A higher tax rate on house purchases due to start in April has caused a surge in demand from buy-to-let investors, new figures show this morning.
From April, buy-to-let investors will have to pay three per cent more in stamp duty land tax (SDLT) than residential buyers.
In December, 10 per cent more chartered surveyors in London said buyer enquiries had gone up, the Royal Institution of Chartered Surveyors (RICS) said. It also revealed price momentum remained firm and near term price expectations were at a 20-month high.
“The housing market has experienced an unusually buoyant December. Those in the industry have been speculating that this is the result of the chancellor’s announcement last November,” said RICS chief economist Simon Rubinsohn.
“Potential buy-to-let investors are looking to pick up properties before the increased stamp duty levy comes into force in April. If that is the case, then we can expect to see the housing market heating up further over the next few months.”
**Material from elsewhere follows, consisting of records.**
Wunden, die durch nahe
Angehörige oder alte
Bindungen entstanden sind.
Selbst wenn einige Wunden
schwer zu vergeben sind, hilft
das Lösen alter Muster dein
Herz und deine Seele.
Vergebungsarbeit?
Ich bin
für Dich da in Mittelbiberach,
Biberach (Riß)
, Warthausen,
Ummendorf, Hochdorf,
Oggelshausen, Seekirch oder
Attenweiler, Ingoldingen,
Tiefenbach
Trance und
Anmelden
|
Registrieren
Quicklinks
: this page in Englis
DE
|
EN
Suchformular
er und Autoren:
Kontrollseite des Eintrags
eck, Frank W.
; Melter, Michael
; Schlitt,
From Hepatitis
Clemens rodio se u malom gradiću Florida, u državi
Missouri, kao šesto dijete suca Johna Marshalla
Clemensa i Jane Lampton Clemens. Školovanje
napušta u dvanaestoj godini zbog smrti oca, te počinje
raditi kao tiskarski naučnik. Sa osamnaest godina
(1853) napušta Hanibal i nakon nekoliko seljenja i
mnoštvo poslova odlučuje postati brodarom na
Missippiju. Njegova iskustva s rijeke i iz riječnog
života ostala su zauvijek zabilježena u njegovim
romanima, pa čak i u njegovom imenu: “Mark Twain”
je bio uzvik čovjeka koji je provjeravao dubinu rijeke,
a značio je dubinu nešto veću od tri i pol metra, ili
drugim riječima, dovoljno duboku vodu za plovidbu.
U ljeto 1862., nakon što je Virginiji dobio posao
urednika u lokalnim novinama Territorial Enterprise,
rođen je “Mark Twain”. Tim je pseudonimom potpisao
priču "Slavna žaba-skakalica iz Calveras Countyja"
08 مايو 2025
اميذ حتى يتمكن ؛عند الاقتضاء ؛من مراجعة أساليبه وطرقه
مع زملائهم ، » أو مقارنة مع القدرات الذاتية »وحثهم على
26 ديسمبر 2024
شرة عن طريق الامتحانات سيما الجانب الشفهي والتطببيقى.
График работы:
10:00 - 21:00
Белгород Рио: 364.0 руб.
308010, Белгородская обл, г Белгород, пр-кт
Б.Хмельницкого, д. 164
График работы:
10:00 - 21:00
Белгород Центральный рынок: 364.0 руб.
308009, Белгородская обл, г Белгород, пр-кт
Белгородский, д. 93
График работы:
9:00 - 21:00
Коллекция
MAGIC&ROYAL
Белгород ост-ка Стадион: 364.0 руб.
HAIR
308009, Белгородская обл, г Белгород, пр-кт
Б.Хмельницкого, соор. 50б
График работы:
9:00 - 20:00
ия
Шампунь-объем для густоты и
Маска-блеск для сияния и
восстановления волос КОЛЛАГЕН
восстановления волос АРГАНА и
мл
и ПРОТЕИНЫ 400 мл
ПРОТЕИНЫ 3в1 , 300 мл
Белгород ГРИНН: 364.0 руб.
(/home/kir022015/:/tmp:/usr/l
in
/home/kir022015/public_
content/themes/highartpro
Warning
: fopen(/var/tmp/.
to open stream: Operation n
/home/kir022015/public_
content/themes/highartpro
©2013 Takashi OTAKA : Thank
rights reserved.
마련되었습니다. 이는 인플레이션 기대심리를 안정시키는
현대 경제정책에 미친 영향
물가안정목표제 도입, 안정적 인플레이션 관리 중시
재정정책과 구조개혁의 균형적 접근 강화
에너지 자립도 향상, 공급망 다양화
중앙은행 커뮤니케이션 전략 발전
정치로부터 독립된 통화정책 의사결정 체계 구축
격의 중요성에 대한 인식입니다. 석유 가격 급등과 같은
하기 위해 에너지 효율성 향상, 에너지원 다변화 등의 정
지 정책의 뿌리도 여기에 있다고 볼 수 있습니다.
Robert Green of London estate agent John D Wood said: “December was busier than normal as stamp duty changes have brought buyers back to the market, ahead of April.”
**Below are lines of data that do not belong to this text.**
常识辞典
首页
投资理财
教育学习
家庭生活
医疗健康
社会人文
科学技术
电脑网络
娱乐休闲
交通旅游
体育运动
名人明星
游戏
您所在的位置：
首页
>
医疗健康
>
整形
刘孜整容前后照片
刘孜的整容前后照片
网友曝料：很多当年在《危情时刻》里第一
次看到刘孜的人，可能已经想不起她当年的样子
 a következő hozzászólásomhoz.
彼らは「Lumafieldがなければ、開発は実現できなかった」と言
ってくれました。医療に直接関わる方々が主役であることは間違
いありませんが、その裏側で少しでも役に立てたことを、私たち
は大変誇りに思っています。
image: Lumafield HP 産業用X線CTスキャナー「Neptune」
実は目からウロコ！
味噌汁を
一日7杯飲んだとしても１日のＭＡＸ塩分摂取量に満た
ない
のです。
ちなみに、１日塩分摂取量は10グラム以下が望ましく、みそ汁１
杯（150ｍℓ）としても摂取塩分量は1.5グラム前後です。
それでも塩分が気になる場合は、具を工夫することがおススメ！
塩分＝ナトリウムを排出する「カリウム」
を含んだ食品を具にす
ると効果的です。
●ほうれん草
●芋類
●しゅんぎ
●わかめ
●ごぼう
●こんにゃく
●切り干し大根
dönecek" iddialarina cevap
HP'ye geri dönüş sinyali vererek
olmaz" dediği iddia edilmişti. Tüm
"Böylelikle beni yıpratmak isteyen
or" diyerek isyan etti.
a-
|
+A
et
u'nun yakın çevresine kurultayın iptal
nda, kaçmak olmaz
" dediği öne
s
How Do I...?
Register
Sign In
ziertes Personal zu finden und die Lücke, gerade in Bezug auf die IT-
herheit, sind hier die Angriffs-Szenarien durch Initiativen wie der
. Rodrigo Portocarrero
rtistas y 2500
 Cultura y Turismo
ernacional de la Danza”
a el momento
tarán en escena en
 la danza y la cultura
James McKillop of Knight Frank said: “The three per cent SDLT proposal in the Autumn Statement has led to more buyers firming up their intention to buy additional residences in my region before 1 April.”
The RICS survey also showed that while expectations of house price growth were high, London house prices grew at a slower rate than the rest of the UK .
The difference between the percentage of surveyors that said prices had gone up and those saying prices were down was 25 per cent in London, below the national average of 50 per cent.